Revenues. Oil sales revenue increased $1,684,000 (66%) for the three months ended September 30, 2013 to $4,230,000 from $2,546,000 for the three months ended September 30, 2012, due to the increase in reported sales volumes and a higher realized price per barrel as described in “Volumes and Prices” below.
Gas sales revenue increased $243,000 (158%) for the three months ended September 30, 2013, compared to the three months ended September 30, 2012, as a result of the increase in reported sales and a higher realized price per Mcf as described in “Volumes and Prices” below.
Volumes and Prices.
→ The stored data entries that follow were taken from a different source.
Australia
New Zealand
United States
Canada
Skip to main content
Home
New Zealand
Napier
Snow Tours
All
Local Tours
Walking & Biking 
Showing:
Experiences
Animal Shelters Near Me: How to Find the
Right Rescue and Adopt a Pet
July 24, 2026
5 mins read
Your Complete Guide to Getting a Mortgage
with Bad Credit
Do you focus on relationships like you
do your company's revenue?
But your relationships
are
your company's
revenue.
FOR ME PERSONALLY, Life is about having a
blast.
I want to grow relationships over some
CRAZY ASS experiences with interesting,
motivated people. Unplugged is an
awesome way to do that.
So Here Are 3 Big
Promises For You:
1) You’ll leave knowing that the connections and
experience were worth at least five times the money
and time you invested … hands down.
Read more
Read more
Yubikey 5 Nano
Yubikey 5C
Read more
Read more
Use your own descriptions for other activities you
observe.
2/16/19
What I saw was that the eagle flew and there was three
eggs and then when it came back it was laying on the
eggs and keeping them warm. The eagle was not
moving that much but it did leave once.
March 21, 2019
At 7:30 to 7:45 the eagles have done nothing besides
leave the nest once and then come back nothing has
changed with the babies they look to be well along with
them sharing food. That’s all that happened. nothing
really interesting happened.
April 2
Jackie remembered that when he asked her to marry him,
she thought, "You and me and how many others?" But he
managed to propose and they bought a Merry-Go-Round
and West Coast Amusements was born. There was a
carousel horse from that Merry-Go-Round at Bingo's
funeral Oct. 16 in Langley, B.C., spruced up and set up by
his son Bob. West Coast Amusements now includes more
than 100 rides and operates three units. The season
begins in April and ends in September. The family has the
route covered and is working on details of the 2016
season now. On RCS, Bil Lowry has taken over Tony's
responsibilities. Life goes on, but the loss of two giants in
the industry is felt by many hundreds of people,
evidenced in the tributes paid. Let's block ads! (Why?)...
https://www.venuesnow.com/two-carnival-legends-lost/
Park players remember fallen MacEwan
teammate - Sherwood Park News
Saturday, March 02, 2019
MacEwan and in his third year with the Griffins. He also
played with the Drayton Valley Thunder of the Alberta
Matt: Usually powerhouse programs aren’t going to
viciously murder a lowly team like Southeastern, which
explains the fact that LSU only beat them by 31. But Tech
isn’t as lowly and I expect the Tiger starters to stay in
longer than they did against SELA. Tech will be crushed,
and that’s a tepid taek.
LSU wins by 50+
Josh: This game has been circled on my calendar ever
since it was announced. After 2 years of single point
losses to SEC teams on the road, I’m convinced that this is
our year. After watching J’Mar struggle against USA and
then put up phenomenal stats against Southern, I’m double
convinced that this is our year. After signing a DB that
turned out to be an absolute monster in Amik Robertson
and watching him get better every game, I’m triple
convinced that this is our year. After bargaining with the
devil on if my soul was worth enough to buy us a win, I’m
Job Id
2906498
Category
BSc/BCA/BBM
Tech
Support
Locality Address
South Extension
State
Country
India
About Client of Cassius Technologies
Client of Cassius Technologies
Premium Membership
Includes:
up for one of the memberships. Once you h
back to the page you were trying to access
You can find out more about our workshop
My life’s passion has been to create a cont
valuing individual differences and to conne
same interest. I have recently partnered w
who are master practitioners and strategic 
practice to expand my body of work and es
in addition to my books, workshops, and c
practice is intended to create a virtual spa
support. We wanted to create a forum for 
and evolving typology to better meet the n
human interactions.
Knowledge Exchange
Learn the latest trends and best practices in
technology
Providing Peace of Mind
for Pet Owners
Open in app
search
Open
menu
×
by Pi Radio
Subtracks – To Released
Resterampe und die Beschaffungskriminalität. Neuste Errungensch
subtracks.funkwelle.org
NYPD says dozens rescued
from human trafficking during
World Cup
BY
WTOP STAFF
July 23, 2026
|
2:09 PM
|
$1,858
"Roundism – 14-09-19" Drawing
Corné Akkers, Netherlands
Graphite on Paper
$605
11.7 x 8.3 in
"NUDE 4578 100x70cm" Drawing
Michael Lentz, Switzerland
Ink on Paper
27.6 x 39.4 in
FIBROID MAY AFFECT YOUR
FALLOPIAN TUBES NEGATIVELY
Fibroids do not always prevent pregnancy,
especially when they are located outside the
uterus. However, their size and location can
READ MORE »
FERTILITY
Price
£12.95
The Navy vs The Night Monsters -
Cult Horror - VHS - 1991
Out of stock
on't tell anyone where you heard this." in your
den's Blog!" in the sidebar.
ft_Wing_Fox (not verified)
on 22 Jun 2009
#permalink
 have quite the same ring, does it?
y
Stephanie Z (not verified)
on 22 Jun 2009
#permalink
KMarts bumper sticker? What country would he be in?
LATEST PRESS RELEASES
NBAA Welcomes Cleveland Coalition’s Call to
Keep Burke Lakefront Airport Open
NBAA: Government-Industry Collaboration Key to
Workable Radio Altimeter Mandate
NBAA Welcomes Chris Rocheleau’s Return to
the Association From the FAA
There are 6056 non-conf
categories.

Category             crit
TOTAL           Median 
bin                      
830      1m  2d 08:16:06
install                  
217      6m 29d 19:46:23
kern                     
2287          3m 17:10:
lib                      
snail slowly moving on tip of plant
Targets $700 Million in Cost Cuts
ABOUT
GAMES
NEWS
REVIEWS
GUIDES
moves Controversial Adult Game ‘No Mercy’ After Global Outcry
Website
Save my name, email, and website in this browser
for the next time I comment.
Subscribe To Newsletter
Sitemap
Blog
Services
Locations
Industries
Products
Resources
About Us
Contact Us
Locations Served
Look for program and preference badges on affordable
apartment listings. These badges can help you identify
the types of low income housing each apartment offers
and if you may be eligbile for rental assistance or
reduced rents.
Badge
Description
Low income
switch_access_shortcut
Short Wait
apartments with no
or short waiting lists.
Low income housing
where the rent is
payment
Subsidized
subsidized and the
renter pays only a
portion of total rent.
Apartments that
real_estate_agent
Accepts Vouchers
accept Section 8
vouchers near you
Oil sales volumes increased by 37% for the three months ended September 30, 2013, compared to the three months ended September 30, 2012. In addition, the average price per barrel increased by 21% for the three months ended September 30, 2013 over the three months ended September 30, 2012. The increase in oil sales volumes for the three months ended September 30, 2013 when compared to the three months ended September 30, 2012 was the result of an increase in sales from newly producing wells, offset partially by declines in existing wells.
Gas sales volumes increased by 81% for the three months ended September 30, 2013, compared to the three months ended September 30, 2012. In addition, the average price per Mcf increased by 42% for the three months ended September 30, 2013, compared to the three months ended September 30, 2012. The increase in gas sales volumes for the three months ended September 30, 2013 when compared to the three months ended September 30, 2012 was the result of increased sales volumes from newly producing wells, coupled with a higher percentage of gas being sold from existing wells as midstream infrastructure is expanded, offset partially by declines in existing wells.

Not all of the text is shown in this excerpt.